环境: win7 64位 python3.5
1、加载数据
该数据是旧金山12年的犯罪记录,数据文件是一个csv文件可以使用pandas来加载数据,数据内容摘录:
Dates,Category,Descript,DayOfWeek,PdDistrict,Resolution,Address,X,Y
2015-05-13 23:53:00,WARRANTS,WARRANT ARREST,Wednesday,NORTHERN,”ARREST, BOOKED”,OAK ST / LAGUNA ST,-122.425891675136,37.7745985956747
2015-05-13 23:53:00,OTHER OFFENSES,TRAFFIC VIOLATION ARREST,Wednesday,NORTHERN,”ARREST, BOOKED”,OAK ST / LAGUNA ST,-122.425891675136,37.7745985956747
2015-05-13 23:33:00,OTHER OFFENSES,TRAFFIC VIOLATION ARREST,Wednesday,NORTHERN,”ARREST, BOOKED”,VANNESS AV / GREENWICH ST,-122.42436302145,37.8004143219856
2015-05-13 23:30:00,LARCENY/THEFT,GRAND THEFT FROM LOCKED AUTO,Wednesday,NORTHERN,NONE,1500 Block of LOMBARD ST,-122.42699532676599,37.80087263276921
2015-05-13 23:30:00,LARCENY/THEFT,GRAND THEFT FROM LOCKED AUTO,Wednesday,PARK,NONE,100 Block of BRODERICK ST,-122.438737622757,37.771541172057795
2015-05-13 23:30:00,LARCENY/THEFT,GRAND THEFT FROM UNLOCKED AUTO,Wednesday,INGLESIDE,NONE,0 Block of TEDDY AV,-122.40325236121201,37.713430704116
从上面的摘录可以看出有一下特征
Dates:犯罪的日期
Category:犯罪类型
Descript:犯罪描述
DayOfWeek:星期几
PdDistrict:所属警区
Resolution:处理结果
Address:发生街区
X and Y:GPS坐标
import pandas as pd
import numpy as np
train = pd.read_csv("C:\\data\\SanFrancisco\\train.csv",parse_dates=['Dates'])

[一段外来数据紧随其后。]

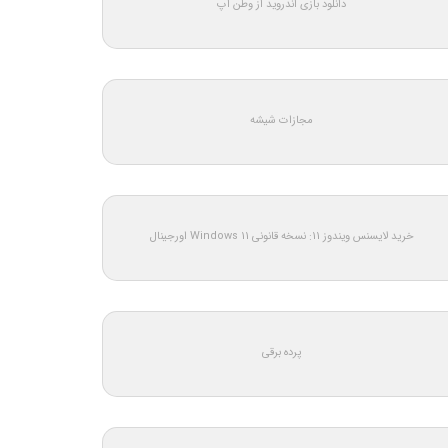
دانلود بازی اندروید از وطن اپ
مجازات شیشه
خرید لایسنس ویندوز 11: نسخه قانونی Windows 11 اورجینال
پرده برقی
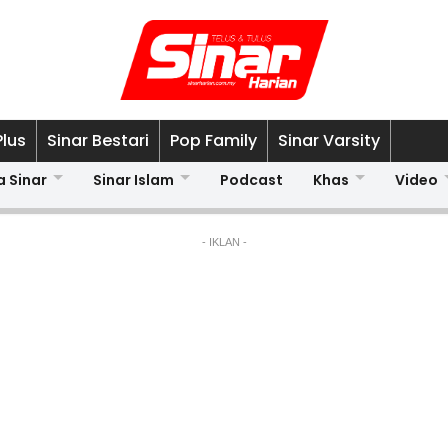
Plus
Sinar Bestari
Pop Family
Sinar Varsity
a Sinar
Sinar Islam
Podcast
Khas
Video
- IKLAN -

test = pd.read_csv("C:\\data\\SanFrancisco\\test.csv",parse_dates=['Dates'])
train[0:6]
Dates Category Descript \
0 2015-05-13 23:53:00 WARRANTS WARRANT ARREST
1 2015-05-13 23:53:00 OTHER OFFENSES TRAFFIC VIOLATION ARREST
2 2015-05-13 23:33:00 OTHER OFFENSES TRAFFIC VIOLATION ARREST
3 2015-05-13 23:30:00 LARCENY/THEFT GRAND THEFT FROM LOCKED AUTO
4 2015-05-13 23:30:00 LARCENY/THEFT GRAND THEFT FROM LOCKED AUTO
5 2015-05-13 23:30:00 LARCENY/THEFT GRAND THEFT FROM UNLOCKED AUTO
DayOfWeek PdDistrict Resolution Address \
0 Wednesday NORTHERN ARREST, BOOKED OAK ST / LAGUNA ST
1 Wednesday NORTHERN ARREST, BOOKED OAK ST / LAGUNA ST
2 Wednesday NORTHERN ARREST, BOOKED VANNESS AV / GREENWICH ST
3 Wednesday NORTHERN NONE 1500 Block of LOMBARD ST
4 Wednesday PARK NONE 100 Block of BRODERICK ST
5 Wednesday INGLESIDE NONE 0 Block of TEDDY AV
X Y
0 -122.425892 37.774599
1 -122.425892 37.774599
2 -122.424363 37.800414
3 -122.426995 37.800873
4 -122.438738 37.771541
5 -122.403252 37.713431
2、特征预处理
上述数据中类别和文本类型非常多,所以要进行特征处理。因为我们要预测的是犯罪类型,
所以要尽可能的将犯罪相关因素的特征量化。
日期Dates:前5条记录发现几乎犯罪时间都是23点以后,这也符合常理。
犯罪类型Category:这个target,是需要量化的。
罪状Descript:这个特征都是犯罪以后的事了,没什么意义。
星期几DayOfWeek:这个与时间Dates关系还是挺强的,毕竟周末或者节假日户外活动的人多的话,也很容易招贼。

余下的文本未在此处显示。